● **Work request**:
Copy each line below holding "市场概况".

● **Exercise data**:
+ + + + +

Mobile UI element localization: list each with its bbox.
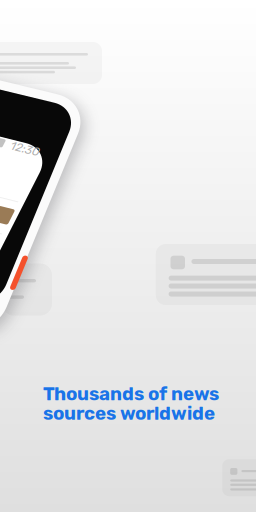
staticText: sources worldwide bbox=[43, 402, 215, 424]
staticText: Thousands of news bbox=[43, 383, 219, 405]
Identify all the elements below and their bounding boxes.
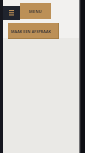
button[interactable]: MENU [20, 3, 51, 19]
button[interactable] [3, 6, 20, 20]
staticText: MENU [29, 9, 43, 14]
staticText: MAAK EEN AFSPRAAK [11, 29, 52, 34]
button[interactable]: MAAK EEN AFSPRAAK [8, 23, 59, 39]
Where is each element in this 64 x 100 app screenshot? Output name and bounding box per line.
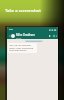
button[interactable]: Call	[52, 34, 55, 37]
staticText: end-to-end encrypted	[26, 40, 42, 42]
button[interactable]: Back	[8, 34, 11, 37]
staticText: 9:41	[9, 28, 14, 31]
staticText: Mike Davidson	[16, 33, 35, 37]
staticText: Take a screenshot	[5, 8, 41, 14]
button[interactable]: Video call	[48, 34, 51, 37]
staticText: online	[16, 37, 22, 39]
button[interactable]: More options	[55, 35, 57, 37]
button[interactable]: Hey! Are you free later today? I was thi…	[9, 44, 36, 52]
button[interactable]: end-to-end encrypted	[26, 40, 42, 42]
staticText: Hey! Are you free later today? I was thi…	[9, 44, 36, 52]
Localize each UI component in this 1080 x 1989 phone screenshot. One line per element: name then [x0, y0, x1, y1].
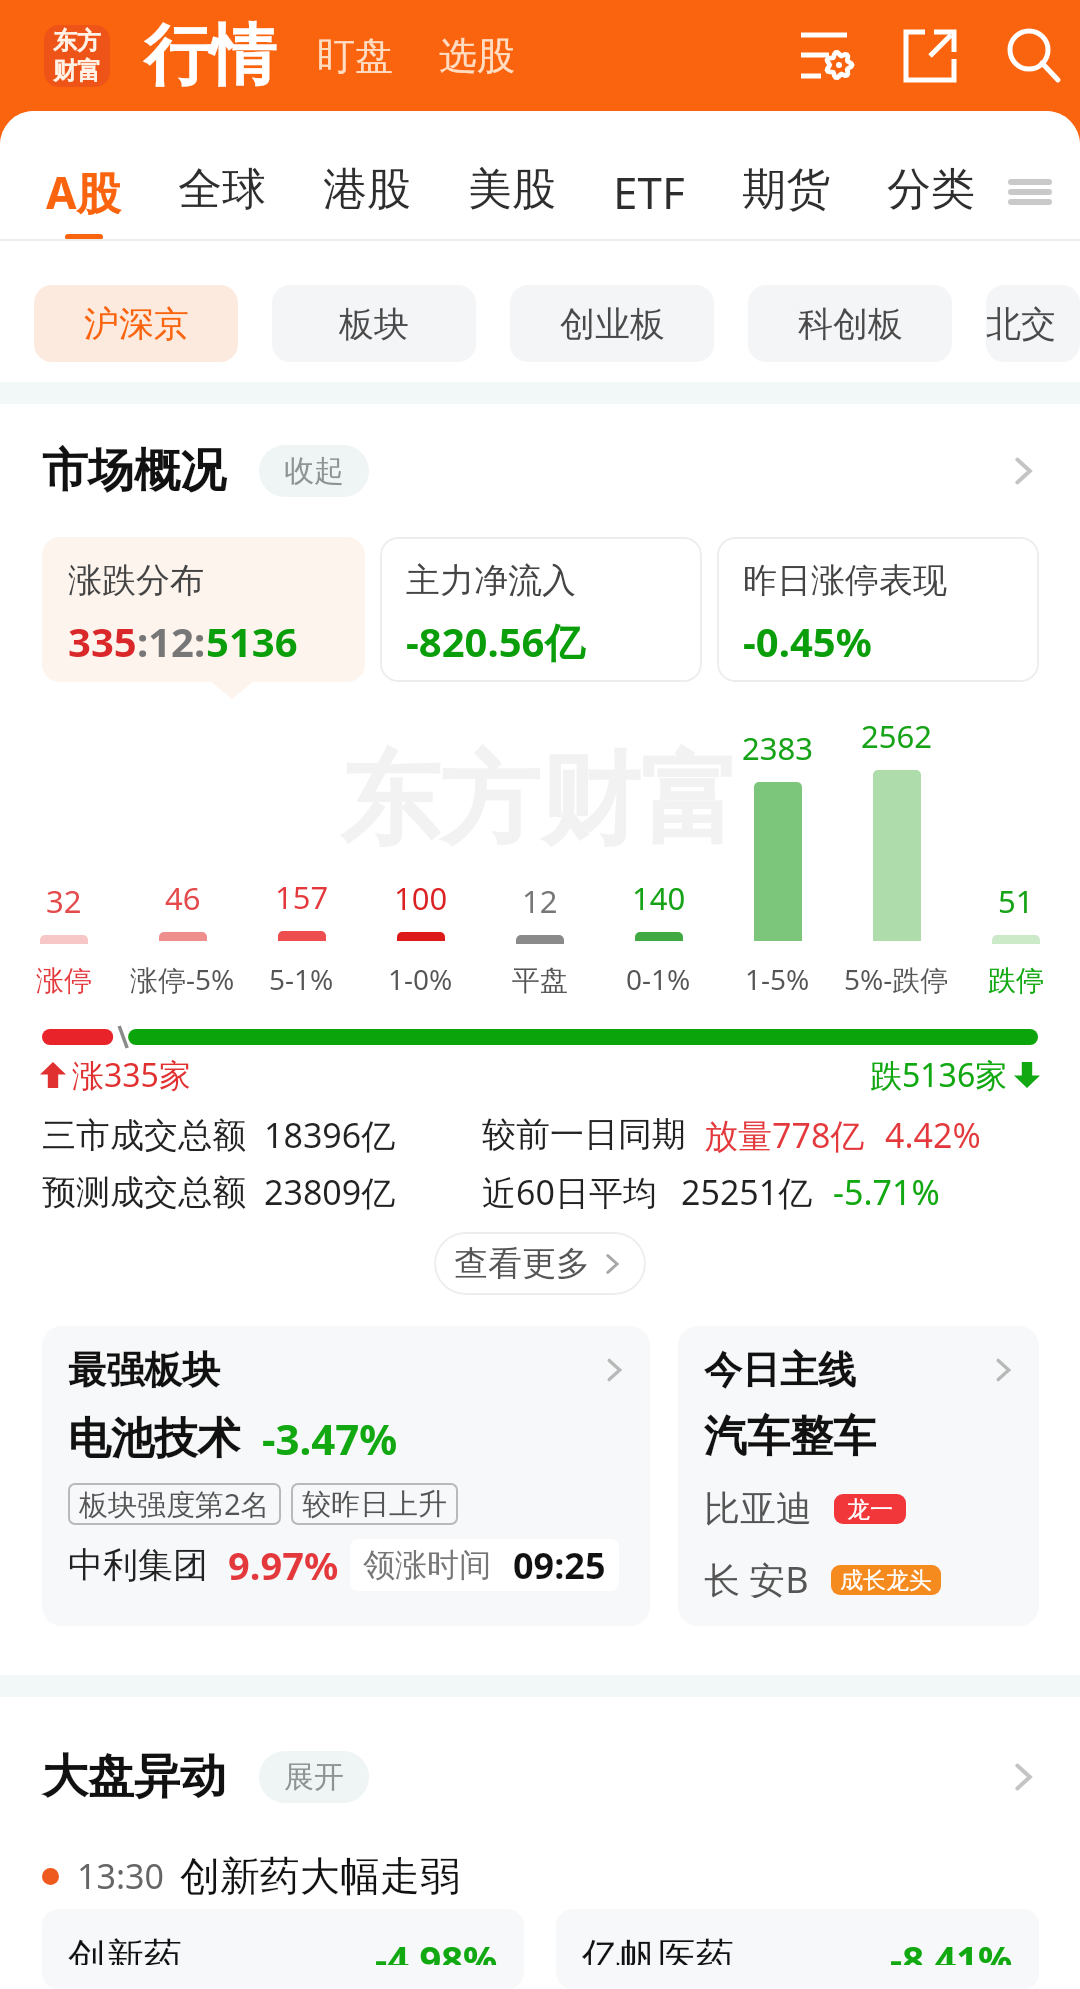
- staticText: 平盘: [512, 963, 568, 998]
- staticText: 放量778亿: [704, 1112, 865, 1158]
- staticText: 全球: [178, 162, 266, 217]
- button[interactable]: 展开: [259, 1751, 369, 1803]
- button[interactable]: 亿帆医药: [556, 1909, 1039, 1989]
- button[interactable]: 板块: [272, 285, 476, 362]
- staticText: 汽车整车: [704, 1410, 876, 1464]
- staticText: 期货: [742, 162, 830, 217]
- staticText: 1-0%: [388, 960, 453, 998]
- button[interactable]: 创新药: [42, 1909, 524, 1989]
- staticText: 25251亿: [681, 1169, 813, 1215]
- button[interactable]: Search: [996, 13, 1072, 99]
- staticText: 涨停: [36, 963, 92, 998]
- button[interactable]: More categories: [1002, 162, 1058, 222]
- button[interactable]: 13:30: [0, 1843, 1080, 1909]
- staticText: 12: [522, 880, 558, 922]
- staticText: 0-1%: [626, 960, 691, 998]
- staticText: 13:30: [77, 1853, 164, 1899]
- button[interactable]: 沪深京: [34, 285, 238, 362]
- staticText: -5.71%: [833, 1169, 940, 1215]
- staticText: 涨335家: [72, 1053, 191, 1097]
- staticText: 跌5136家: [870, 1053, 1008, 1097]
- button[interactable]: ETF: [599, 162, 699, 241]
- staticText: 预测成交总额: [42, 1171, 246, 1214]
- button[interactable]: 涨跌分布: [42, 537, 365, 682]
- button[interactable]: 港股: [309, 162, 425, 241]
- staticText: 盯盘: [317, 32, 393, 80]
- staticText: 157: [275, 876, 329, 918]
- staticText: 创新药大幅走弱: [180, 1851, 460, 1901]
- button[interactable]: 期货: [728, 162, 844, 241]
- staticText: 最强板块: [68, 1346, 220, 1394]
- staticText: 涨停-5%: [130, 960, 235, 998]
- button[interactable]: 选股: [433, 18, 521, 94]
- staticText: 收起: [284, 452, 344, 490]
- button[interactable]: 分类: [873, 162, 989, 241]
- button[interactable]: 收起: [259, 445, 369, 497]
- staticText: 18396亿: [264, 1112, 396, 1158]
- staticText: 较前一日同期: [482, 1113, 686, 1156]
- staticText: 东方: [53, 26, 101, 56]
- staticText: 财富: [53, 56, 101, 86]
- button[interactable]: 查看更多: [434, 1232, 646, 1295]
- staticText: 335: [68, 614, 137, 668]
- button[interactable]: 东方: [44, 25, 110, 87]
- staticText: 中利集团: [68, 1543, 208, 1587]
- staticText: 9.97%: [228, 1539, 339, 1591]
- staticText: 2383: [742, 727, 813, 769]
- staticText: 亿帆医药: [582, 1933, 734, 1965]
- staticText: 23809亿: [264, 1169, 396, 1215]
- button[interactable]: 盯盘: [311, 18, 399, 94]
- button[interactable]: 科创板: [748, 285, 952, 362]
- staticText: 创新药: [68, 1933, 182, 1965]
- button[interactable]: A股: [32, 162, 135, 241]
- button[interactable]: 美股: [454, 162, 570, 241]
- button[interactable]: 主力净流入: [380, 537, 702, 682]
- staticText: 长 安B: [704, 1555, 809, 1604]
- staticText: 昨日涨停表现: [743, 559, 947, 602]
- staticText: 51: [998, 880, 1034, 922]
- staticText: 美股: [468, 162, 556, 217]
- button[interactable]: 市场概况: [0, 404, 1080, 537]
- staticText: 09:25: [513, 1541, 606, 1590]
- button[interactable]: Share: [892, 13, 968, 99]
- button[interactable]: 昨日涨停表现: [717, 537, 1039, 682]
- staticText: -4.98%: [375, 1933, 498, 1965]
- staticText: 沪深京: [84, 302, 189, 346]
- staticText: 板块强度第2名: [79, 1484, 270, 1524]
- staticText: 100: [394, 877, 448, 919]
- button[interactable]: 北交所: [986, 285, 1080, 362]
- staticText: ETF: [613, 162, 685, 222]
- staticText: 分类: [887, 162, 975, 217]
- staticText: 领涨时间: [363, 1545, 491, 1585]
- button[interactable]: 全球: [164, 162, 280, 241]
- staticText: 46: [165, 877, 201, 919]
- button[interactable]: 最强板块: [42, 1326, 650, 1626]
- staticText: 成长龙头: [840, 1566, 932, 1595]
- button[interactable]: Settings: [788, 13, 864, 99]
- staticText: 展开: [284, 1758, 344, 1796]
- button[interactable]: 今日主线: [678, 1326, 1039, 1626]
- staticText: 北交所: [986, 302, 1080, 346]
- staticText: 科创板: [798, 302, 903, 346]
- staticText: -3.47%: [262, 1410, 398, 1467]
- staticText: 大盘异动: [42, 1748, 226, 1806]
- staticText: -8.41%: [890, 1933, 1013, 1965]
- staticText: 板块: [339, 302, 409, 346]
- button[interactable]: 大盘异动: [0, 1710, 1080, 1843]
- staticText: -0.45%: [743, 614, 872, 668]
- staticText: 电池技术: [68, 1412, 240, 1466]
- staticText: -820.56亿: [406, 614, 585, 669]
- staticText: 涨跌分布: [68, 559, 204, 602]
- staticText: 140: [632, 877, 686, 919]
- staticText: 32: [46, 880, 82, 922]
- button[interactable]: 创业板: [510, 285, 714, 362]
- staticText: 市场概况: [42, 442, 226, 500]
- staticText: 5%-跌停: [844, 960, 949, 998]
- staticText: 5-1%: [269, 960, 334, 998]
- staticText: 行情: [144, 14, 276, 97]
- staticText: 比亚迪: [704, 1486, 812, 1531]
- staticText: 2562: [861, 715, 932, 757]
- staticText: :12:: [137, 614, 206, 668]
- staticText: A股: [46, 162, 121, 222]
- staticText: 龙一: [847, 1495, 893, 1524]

+ + + + +

● **Result**:
- button[interactable]: 市场概况: [0, 404, 1080, 537]
- staticText: 市场概况: [42, 442, 226, 500]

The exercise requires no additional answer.